Way too static. What we are going to do is change things to that the above code will look as follows but without breaking anything:

# If the derived class has a "operation" callback, invoke it
await self.forwarder.operation(operation=operation,
                               tid=transaction_ids[index],
                               transaction=transactions[index],
                               block=block)
# If the derived class has an operation type specificcallback, invoke it
if "type" in operation and "value" in operation:
    if hasattr(self, operation["type"]):
        await getattr(self.forwarder, operation["type"](
              body=operation["value"],
              operation=operation,
              tid=transaction_ids[index],
              transaction=transactions[index],
              block=block
)

See how the per operation type method now gets called with many more arguments? The underlying method however still gets called with only the body argument.

So how do we do this?

Well, first we add a wrapper to the constructor ot our BaseBot class:

def __init__(self, start_block=None, roll_back=0, roll_back_units="blocks"):
   ...
   self.forwarder = ObjectForwarder(self)
   ...

Now comes the fun part, defining this wrapper:

class ObjectForwarder:
    def __init__(self, bot):
        self.bot = bot

    def __getattr__(self, methodname):
        if hasattr(self.bot, methodname):
            return FunctionForwarder(getattr(self.bot, methodname))
        return FunctionNull()

The getattr method gets called when an attribute or method gets accessed that isn't explicitly defined. This allows for pretty fun logic in Python code.
This wrapper class now has every conceivable method. One implemented by FunctionNull for methods not implemented by the bot.
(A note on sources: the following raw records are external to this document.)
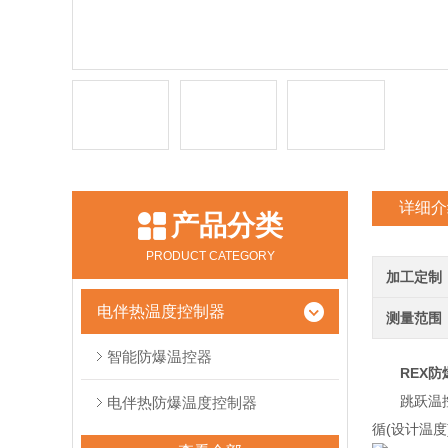
详细介
产品分类
PRODUCT CATEGORY
加工定制
电伴热温度控制器
测量范围
智能防爆温控器
REX
跳跃温
电伴热防爆温度控制器
循(设计温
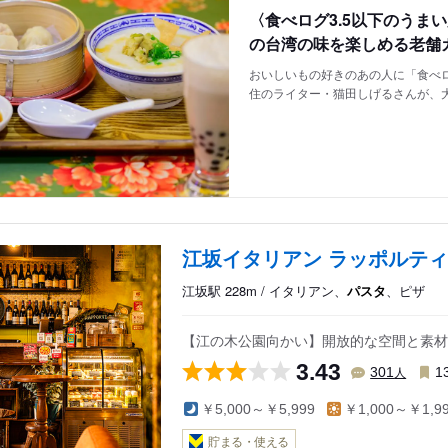
〈食べログ3.5以下のうま
の台湾の味を楽しめる老舗
おいしいもの好きのあの人に「食べロ
住のライター・猫田しげるさんが、
江坂イタリアン ラッポルティ
江坂駅 228m / イタリアン、
パスタ
、ピザ
【江の木公園向かい】開放的な空間と素材
3.43
人
301
1
￥5,000～￥5,999
￥1,000～￥1,9
貯まる・使える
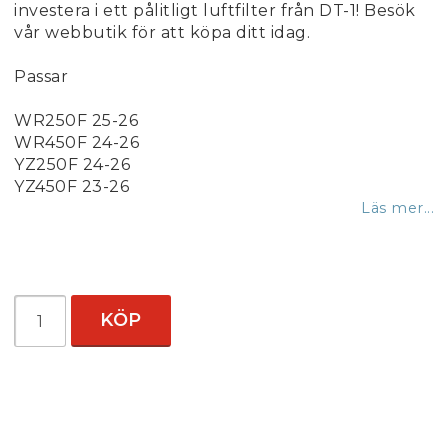
investera i ett pålitligt luftfilter från DT-1! Besök
vår webbutik för att köpa ditt idag.
Passar
WR250F 25-26
WR450F 24-26
YZ250F 24-26
YZ450F 23-26
Läs mer...
KÖP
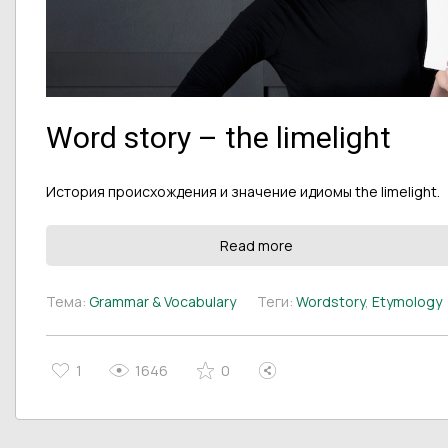
Word story – the limelight
История происхождения и значение идиомы the limelight.
Read more
Тема:
Grammar & Vocabulary
Теги:
Wordstory
,
Etymology
1
1646
0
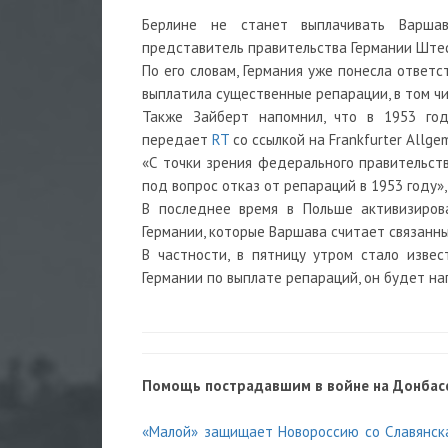
Берлине не станет выплачивать Варшав
представитель правительства Германии Ште
По его словам, Германия уже понесла ответ
выплатила существенные репарации, в том чи
Также Зайберт напомнил, что в 1953 го
передает
RT
со ссылкой на Frankfurter Allgem
«С точки зрения федерального правительств
под вопрос отказ от репараций в 1953 году»,
В последнее время в Польше активизиров
Германии, которые Варшава считает связанн
В частности, в пятницу утром стало извес
Германии по выплате репараций, он будет на
Помощь пострадавшим в войне на Донбасс
«Малой» защищает Новороссию со Славянска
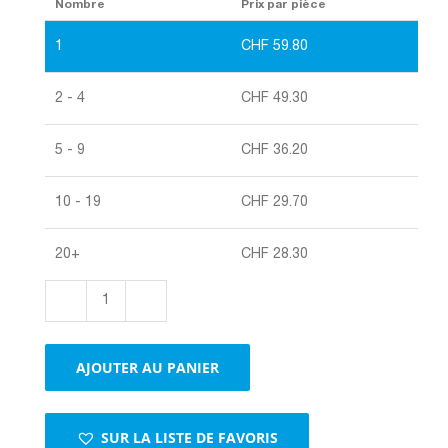
Nombre
Prix par pièce
1
CHF
59.80
2 - 4
CHF
49.30
5 - 9
CHF
36.20
10 - 19
CHF
29.70
20+
CHF
28.30
quantité
de
Sachets
AJOUTER AU PANIER
à
bulles
d'air
SUR LA LISTE DE FAVORIS
non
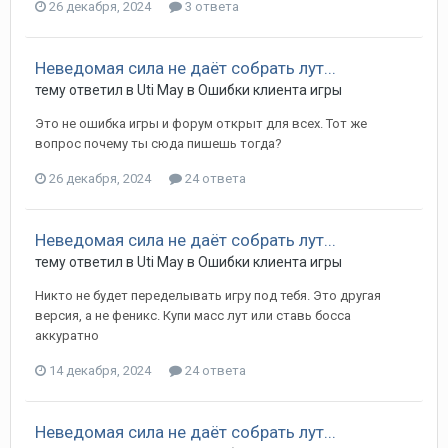
26 декабря, 2024
3 ответа
Неведомая сила не даёт собрать лут...
тему ответил в
Uti
May
в
Ошибки клиента игры
Это не ошибка игры и форум открыт для всех. Тот же
вопрос почему ты сюда пишешь тогда?
26 декабря, 2024
24 ответа
Неведомая сила не даёт собрать лут...
тему ответил в
Uti
May
в
Ошибки клиента игры
Никто не будет переделывать игру под тебя. Это другая
версия, а не феникс. Купи масс лут или ставь босса
аккуратно
14 декабря, 2024
24 ответа
Неведомая сила не даёт собрать лут...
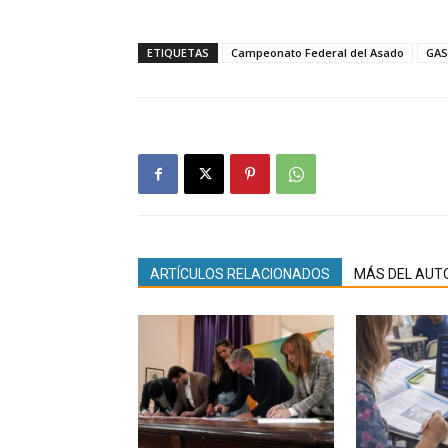
ETIQUETAS
Campeonato Federal del Asado
GA
ARTÍCULOS RELACIONADOS
MÁS DEL AUT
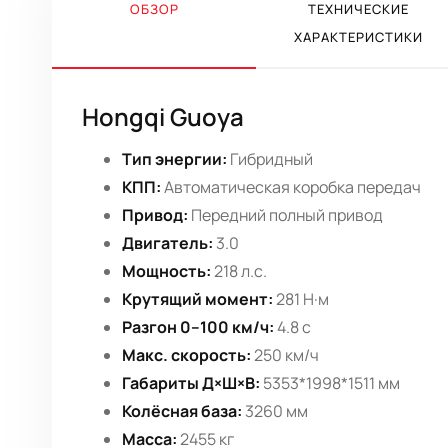
ОБЗОР
ТЕХНИЧЕСКИЕ
ХАРАКТЕРИСТИКИ
Hongqi Guoya
Тип энергии:
Гибридный
КПП:
Автоматическая коробка передач
Привод:
Передний полный привод
Двигатель:
3.0
Мощность:
218 л.с.
Крутящий момент:
281 Н·м
Разгон 0–100 км/ч:
4.8 с
Макс. скорость:
250 км/ч
Габариты Д×Ш×В:
5353*1998*1511 мм
Колёсная база:
3260 мм
Масса:
2455 кг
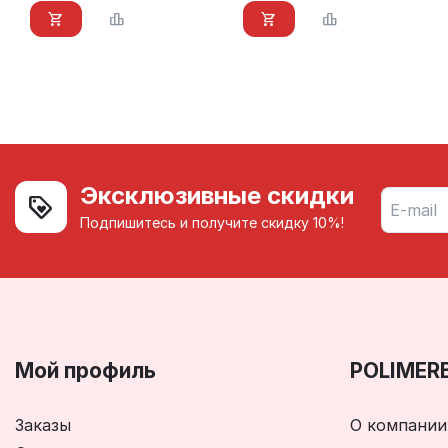
л.)
л.)
Эксклюзивные скидки
Подпишитесь и получите скидку 10%!
Мой профиль
POLIMER
Заказы
О компании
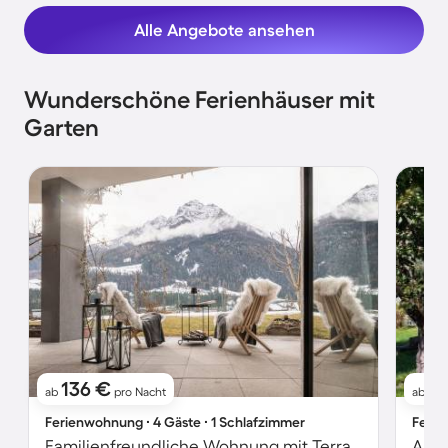
Alle Angebote ansehen
Wunderschöne Ferienhäuser mit
Garten
136 €
1
ab
pro Nacht
ab
Ferienwohnung ∙ 4 Gäste ∙ 1 Schlafzimmer
Ferie
Familienfreundliche Wohnung mit Terrasse und Garten | Bergblick
Apar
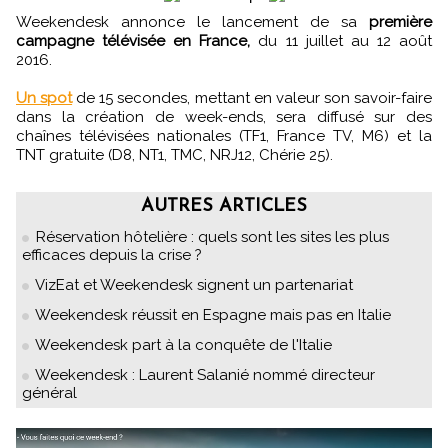
Weekendesk annonce le lancement de sa
première
campagne télévisée en France,
du 11 juillet au 12 août
2016.
Un spot
de 15 secondes, mettant en valeur son savoir-faire
dans la création de week-ends, sera diffusé sur des
chaînes télévisées nationales (TF1, France TV, M6) et la
TNT gratuite (D8, NT1, TMC, NRJ12, Chérie 25).
AUTRES ARTICLES
Réservation hôtelière : quels sont les sites les plus
efficaces depuis la crise ?
VizEat et Weekendesk signent un partenariat
Weekendesk réussit en Espagne mais pas en Italie
Weekendesk part à la conquête de l'Italie
Weekendesk : Laurent Salanié nommé directeur
général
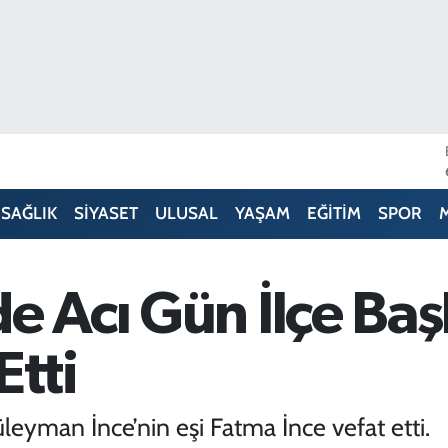
SAĞLIK
SİYASET
ULUSAL
YAŞAM
EĞİTİM
SPOR
e Acı Gün İlçe Baş
Etti
leyman İnce’nin eşi Fatma İnce vefat etti.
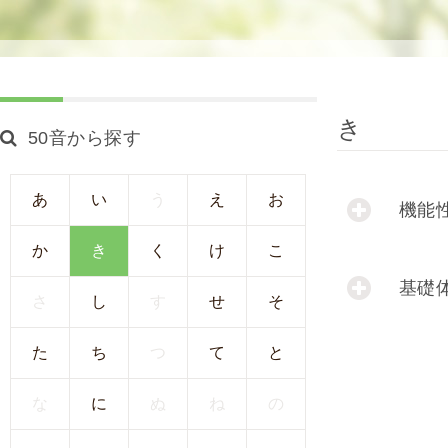
使
生
用
殖
し
補
て
助
の
医
き
50音から探す
治
療
療
（
タ
A
あ
い
う
え
お
機能
イ
R
ミ
T
か
き
く
け
こ
ン
）
基礎
グ
料
さ
し
す
せ
そ
法
金
人
た
ち
つ
て
と
工
授
な
に
ぬ
ね
の
精
（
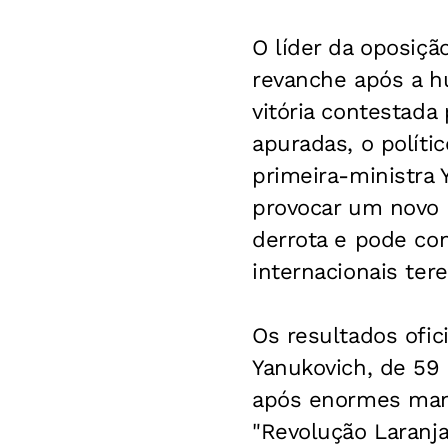
O líder da oposiçã
revanche após a h
vitória contestad
apuradas, o polít
primeira-ministra 
provocar um novo i
derrota e pode con
internacionais ter
Os resultados ofic
Yanukovich, de 59 
após enormes man
"Revolução Laranja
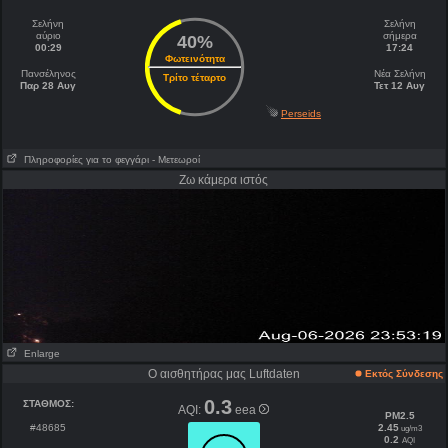
Σελήνη
Σελήνη
αύριο
σήμερα
40%
00:29
17:24
Φωτεινότητα
Πανσέληνος
Νέα Σελήνη
Τρίτο τέταρτο
Παρ 28 Αυγ
Τετ 12 Αυγ
Perseids
Πληροφορίες για το φεγγάρι
- Μετεωροί
Ζω κάμερα ιστός
Enlarge
Ο αισθητήρας μας Luftdaten
Εκτός Σύνδεσης
0.3
ΣΤΑΘΜΟΣ:
AQI:
eea
PM2.5
#48685
2.45
ug/m3
0.2
AQI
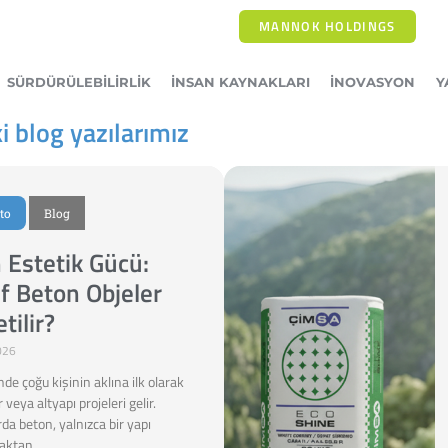
MANNOK HOLDINGS
SÜRDÜRÜLEBILIRLIK
İNSAN KAYNAKLARI
İNOVASYON
Y
 blog yazılarımız
to
Blog
 Estetik Gücü:
f Beton Objeler
tilir?
026
de çoğu kişinin aklına ilk olarak
 veya altyapı projeleri gelir.
da beton, yalnızca bir yapı
aktan …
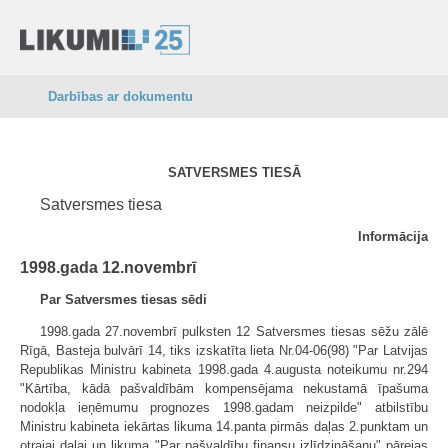
Darbības ar dokumentu
SATVERSMES TIESĀ
Satversmes tiesa
Informācija
1998.gada 12.novembrī
Par Satversmes tiesas sēdi
1998.gada 27.novembrī pulksten 12 Satversmes tiesas sēžu zālē
Rīgā, Basteja bulvārī 14, tiks izskatīta lieta Nr.04-06(98) "Par Latvijas
Republikas Ministru kabineta 1998.gada 4.augusta noteikumu nr.294
"Kārtība, kādā pašvaldībām kompensējama nekustamā īpašuma
nodokļa ieņēmumu prognozes 1998.gadam neizpilde" atbilstību
Ministru kabineta iekārtas likuma 14.panta pirmās daļas 2.punktam un
otrajai daļai un likuma "Par pašvaldību finansu izlīdzināšanu" pārejas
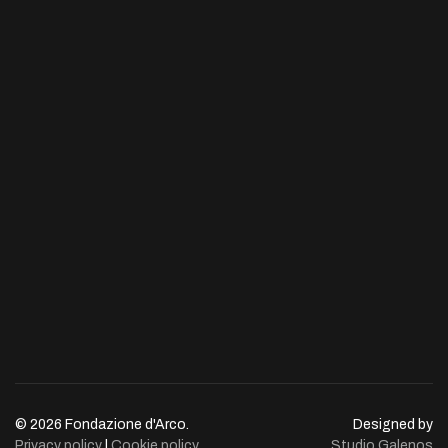
© 2026 Fondazione d'Arco.
Designed by
Privacy policy
|
Cookie policy
Studio Galenos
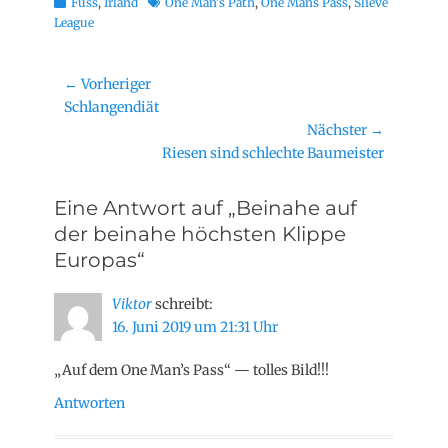
Kategorien
Schlagworte
Fuss
,
Irland
One Man's Path
,
One Mans Pass
,
Slieve
League
Beitragsnavigation
← Vorheriger
Vorheriger
Schlangendiät
Beitrag:
Nächster →
Nächster
Riesen sind schlechte Baumeister
Beitrag:
Eine Antwort auf „Beinahe auf
der beinahe höchsten Klippe
Europas“
Viktor
schreibt:
16. Juni 2019 um 21:31 Uhr
„Auf dem One Man’s Pass“ — tolles Bild!!!
Antworten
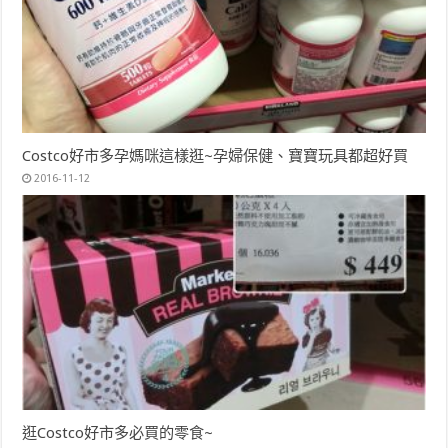
Costco好市多孕媽咪這樣逛~孕婦保健、寶寶玩具都超好買
2016-11-12
逛Costco好市多必買的零食~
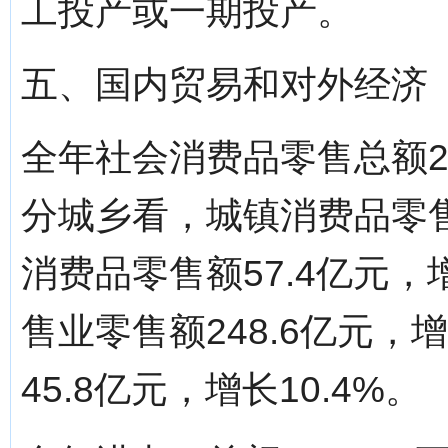
工投产或一期投产。
五、国内贸易和对外经济
全年社会消费品零售总额29
分城乡看，城镇消费品零售额
消费品零售额57.4亿元，
售业零售额248.6亿元，
45.8亿元，增长10.4%。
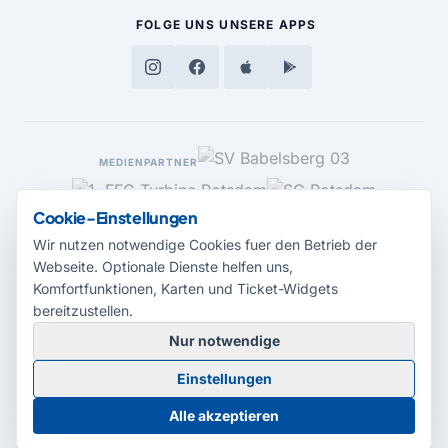
FOLGE UNS
UNSERE APPS
MEDIENPARTNER
Cookie-Einstellungen
Wir nutzen notwendige Cookies fuer den Betrieb der
Webseite. Optionale Dienste helfen uns,
Komfortfunktionen, Karten und Ticket-Widgets
bereitzustellen.
Nur notwendige
© 2026 Radio Potsdam. Webseite entwickelt durch die
Medienagentur
Einstellungen
Babelsberg
Barrierefreiheitserklärung
AGB
Datenschutz
Impressum
Alle akzeptieren
Cookie-Einstellungen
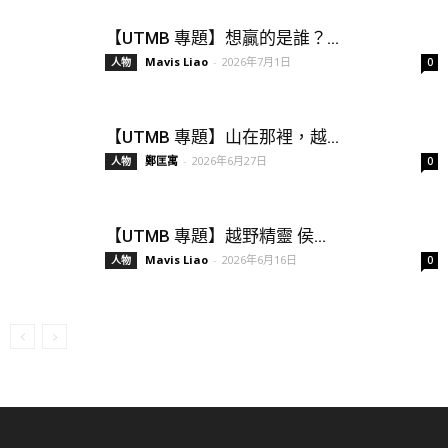
【UTMB 專題】想贏的是誰？...
Mavis Liao
-
2026年7月1日
人物
0
【UTMB 專題】山在那裡，越...
鄭匡寓
-
2026年6月27日
人物
0
【UTMB 專題】越野精靈 侯...
Mavis Liao
-
2026年6月16日
人物
0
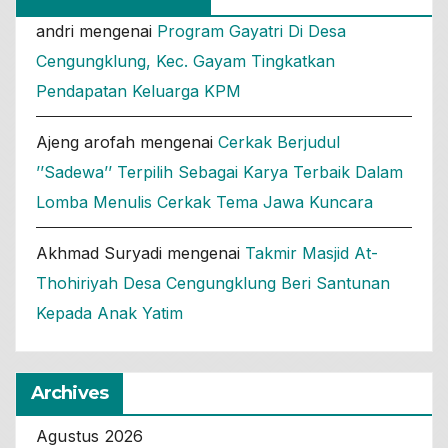
andri
mengenai
Program Gayatri Di Desa
Cengungklung, Kec. Gayam Tingkatkan
Pendapatan Keluarga KPM
Ajeng arofah
mengenai
Cerkak Berjudul
’’Sadewa’’ Terpilih Sebagai Karya Terbaik Dalam
Lomba Menulis Cerkak Tema Jawa Kuncara
Akhmad Suryadi
mengenai
Takmir Masjid At-
Thohiriyah Desa Cengungklung Beri Santunan
Kepada Anak Yatim
Archives
Agustus 2026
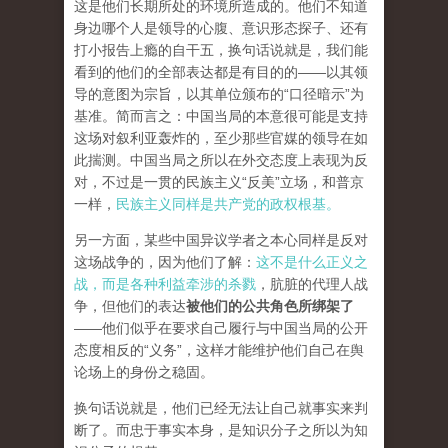
这是他们长期所处的环境所造成的。他们不知道
身边哪个人是领导的心腹、意识形态探子、还有
打小报告上瘾的自干五，换句话说就是，我们能
看到的他们的全部表达都是有目的的——以其领
导的意图为宗旨，以其单位颁布的“口径暗示”为
基准。简而言之：中国当局的本意很可能是支持
这场对叙利亚轰炸的，至少那些官媒的领导在如
此揣测。中国当局之所以在外交态度上表现为反
对，不过是一贯的民族主义“反美”立场，和普京
一样，
民族主义同样是共产党的政权根基。
另一方面，某些中国异议学者之本心同样是反对
这场战争的，因为他们了解：
这不是什么正义之
战，而是各种利益牵涉的杀戮
，肮脏的代理人战
争，但他们的表达
被他们的公共角色所绑架了
——他们似乎在要求自己履行与中国当局的公开
态度相反的“义务”，这样才能维护他们自己在舆
论场上的身份之稳固。
换句话说就是，他们已经无法让自己就事实来判
断了。而忠于事实本身，是知识分子之所以为知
This is a do nothing method:

class FunctionNull:
    async def __call__(self, *args, **kwargs):
        pass

And for each method defined by the user code, ther is a wrapper methos defined by the FunctionForwarder class

class FunctionForwarder:
    def __init__(self, method):
        self.method = method
        self.args = set(inspect.signature(method).parameters.keys())

    async def __call__(self, *args, **kwargs):
        droplist = []
        for key in kwargs:
            if key not in self.args:
                droplist.append(key)
        for key in droplist:
            kwargs.pop(key)
        unknown = self.args - set(kwargs.keys())
        if unknown:
            raise ValueError("Non standard named arguments for method:" + str(list(unknown)))
        self.method(**kwargs)

This is really the interesting part of our Python trick. In our constructor we use the inspect module to get the list od method arguments that the user code defines. We hold on to this info in a set we will end up using when the special call method gets invoked.

We see that call geta a special argument **kwargs , that contains a dict of all the keyword arguments the dynamic method was invoked with.

Now what we do is that we walk through the keys of this dict and every argument that isn't expected by the the actual method gets errazed prior to invocation.
We do a quick check to see all user defined arguments are actually valid, and then we invoke the actual method.

I think these three iny classes using __getattr__, __call__ and inspect, combine into a quite usefull pattern when combined with optional user definable methods with optional arguments that can be made part of the actual function fingerprint at the users discretion. Basicly all unused arguments ge erased in invocation avoiding linters complaints about unused function arguments, and avoiding user code that looks more complicated.